Our Correspondent January 12, 2017
PHOTO: EXPRESS

LAHORE: A bench of the Lahore High Court on Thursday stayed the execution of ‘mentally ill’ prisoner Khizar Hayat until January 30.

Black warrants for his execution, scheduled for January 17, had already been issued. Taking up the petition, Justice Shahid Hameed Dar remarked it would be unjust not to wait for the Supreme Court’s decision in a similar case. The court stayed the execution on a petition filed by of Khizar’s mother Iqbal Bano.

Imdad, another schizophrenic prisoner on death row, was given a last-minute reprieve from execution by the Supreme Court in October 2016. The apex court said it was “inappropriate” to hang someone in such a condition.

An independent special medical board was appointed to evaluate the convict’s mental fitness for execution.



Sentenced to death in 2003 over the shooting of a fellow police officer, Khizar spent nearly 14 years on death row.

During the course of his detention, he faced numerous near-fatal attacks by fellow inmates as he was targeted due to his mental illness, said his counsel Sara Bilal. Since 2012, he has been kept in solitary confinement, she added.

Khizar was first diagnosed as schizophrenia in 2008 by jail authorities. He suffers from delusions and has to be heavily medicated, his mother stated in the petition.

She added he has no idea how long he has been in jail or the reason for being on death row. She believes the medication taken by him is an anti-malarial pill.

Bilal submitted before the court that a petition against the execution of Hayat was pending before the court, which on October 31, sought a reply from the Punjab home department. She said the department was yet to file a response in the case.
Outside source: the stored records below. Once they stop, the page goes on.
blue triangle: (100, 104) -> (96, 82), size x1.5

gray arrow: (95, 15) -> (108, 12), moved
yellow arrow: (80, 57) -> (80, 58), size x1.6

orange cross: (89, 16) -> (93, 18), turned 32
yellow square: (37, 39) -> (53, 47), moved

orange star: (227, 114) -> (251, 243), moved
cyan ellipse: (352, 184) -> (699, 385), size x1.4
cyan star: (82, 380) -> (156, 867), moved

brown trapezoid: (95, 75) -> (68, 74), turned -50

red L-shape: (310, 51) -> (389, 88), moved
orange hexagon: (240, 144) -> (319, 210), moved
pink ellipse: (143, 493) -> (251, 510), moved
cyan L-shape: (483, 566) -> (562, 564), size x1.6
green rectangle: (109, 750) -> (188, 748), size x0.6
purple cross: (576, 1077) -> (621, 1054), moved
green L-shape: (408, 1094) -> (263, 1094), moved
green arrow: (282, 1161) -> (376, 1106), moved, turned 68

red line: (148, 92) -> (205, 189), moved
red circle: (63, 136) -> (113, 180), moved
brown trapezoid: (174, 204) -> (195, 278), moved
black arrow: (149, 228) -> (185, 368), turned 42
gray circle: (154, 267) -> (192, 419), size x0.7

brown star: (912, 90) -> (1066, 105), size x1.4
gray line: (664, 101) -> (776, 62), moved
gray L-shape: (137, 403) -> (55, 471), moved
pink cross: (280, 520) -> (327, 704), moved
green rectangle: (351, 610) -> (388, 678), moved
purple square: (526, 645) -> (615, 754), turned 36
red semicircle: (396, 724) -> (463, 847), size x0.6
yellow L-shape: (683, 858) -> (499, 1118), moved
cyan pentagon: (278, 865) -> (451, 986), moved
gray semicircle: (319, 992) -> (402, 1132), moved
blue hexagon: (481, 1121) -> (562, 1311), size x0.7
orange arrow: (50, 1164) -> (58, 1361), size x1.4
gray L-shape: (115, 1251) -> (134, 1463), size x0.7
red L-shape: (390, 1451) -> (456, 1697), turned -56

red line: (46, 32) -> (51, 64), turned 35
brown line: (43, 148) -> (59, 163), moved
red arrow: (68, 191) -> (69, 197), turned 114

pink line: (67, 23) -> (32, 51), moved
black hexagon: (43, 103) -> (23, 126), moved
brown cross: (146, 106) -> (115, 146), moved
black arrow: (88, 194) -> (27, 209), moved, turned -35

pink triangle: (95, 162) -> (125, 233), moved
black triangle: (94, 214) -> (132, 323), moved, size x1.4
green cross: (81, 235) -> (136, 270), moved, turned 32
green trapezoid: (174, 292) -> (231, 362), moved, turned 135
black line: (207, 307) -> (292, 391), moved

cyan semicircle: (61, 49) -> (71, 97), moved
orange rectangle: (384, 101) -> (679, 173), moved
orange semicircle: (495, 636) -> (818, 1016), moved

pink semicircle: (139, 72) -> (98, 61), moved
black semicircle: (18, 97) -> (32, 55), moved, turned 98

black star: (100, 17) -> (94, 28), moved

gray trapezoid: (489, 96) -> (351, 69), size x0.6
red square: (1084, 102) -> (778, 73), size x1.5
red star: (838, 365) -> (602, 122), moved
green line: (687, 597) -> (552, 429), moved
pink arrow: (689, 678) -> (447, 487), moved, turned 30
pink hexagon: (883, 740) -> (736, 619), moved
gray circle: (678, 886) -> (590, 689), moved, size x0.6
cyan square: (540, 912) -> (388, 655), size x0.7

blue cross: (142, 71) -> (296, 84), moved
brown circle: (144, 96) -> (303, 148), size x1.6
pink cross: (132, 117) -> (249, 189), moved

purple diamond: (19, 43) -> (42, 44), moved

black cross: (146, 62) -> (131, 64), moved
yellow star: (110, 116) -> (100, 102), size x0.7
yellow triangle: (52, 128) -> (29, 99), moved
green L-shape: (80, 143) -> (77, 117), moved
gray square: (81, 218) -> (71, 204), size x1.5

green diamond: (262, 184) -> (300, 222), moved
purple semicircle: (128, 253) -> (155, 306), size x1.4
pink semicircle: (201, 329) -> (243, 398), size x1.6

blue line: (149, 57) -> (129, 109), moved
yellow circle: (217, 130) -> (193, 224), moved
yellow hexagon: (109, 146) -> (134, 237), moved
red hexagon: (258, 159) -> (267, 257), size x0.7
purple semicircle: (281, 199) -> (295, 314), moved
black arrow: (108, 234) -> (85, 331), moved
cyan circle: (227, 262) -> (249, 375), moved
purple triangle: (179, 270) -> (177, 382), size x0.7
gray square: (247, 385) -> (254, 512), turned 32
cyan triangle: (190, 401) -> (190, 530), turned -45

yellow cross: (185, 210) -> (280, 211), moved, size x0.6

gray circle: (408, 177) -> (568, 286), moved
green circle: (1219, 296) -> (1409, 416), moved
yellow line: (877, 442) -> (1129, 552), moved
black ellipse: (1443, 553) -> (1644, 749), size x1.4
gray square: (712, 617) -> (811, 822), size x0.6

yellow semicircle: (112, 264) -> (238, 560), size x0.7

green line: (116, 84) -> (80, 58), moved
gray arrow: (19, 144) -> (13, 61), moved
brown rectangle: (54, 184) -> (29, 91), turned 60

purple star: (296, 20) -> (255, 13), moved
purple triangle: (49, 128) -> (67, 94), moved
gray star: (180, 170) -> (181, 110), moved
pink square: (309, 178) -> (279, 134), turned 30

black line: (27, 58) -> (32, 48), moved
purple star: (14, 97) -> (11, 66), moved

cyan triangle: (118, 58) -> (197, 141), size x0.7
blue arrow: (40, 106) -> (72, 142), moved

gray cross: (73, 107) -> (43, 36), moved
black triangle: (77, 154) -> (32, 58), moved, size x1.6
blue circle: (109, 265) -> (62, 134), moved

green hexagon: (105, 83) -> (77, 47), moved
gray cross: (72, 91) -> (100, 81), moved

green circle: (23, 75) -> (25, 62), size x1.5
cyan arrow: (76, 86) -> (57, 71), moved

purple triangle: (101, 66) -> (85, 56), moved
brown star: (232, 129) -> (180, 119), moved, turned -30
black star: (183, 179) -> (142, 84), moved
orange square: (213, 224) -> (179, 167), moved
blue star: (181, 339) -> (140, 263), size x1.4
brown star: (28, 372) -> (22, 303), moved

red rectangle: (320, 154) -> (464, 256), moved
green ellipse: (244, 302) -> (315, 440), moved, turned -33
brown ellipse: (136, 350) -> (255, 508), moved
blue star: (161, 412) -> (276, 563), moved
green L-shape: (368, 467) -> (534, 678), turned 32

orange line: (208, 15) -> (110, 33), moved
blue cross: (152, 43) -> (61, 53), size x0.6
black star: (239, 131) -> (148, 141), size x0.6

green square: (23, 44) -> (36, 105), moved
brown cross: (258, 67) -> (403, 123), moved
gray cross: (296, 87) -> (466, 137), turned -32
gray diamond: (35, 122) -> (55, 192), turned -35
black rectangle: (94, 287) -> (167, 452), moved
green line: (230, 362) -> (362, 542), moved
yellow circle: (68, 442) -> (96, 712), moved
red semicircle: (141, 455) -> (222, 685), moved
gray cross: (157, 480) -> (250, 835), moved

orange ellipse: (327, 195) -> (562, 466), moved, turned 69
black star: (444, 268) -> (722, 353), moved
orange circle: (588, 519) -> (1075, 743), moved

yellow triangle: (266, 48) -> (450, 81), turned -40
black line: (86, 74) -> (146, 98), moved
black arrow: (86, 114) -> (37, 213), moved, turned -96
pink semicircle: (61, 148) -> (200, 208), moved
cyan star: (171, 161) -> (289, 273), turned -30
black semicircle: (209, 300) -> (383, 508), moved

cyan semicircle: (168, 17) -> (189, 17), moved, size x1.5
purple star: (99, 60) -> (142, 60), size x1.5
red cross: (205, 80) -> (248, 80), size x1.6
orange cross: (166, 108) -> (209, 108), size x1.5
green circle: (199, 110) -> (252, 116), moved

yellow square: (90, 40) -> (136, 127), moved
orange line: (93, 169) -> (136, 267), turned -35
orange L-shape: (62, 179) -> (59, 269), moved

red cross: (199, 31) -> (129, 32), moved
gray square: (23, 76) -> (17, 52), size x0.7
District and sessions judge Nazir Ahmed Gajana, on Tuesday, issued the death warrant of 55-year-old Khizar Hayat who was scheduled to be executed on January 17.

Hayat, a former policeman, was convicted in 2003 of murdering one of his peers.

Complainant Muhammad Arif stated in the FIR that he and his brother Ghulam Ghous were going back home on October 21, 2001. That is when the accused, wearing a police uniform, intercepted them.

Hayat was enraged and said he would take revenge from Ghous for insulting him in front of his friends and family over a monetary dispute.

The convict then shot Ghous dead on the spot, the FIR added.

On July 18, 2002, formal charges were framed against Hayat who pleaded not guilty.

On April 2, 2003, the judge awarded a death sentence and imposed a fine of Rs100,000 to be paid to the legal heirs of the deceased.

Published in The Express Tribune, January 13th, 2017.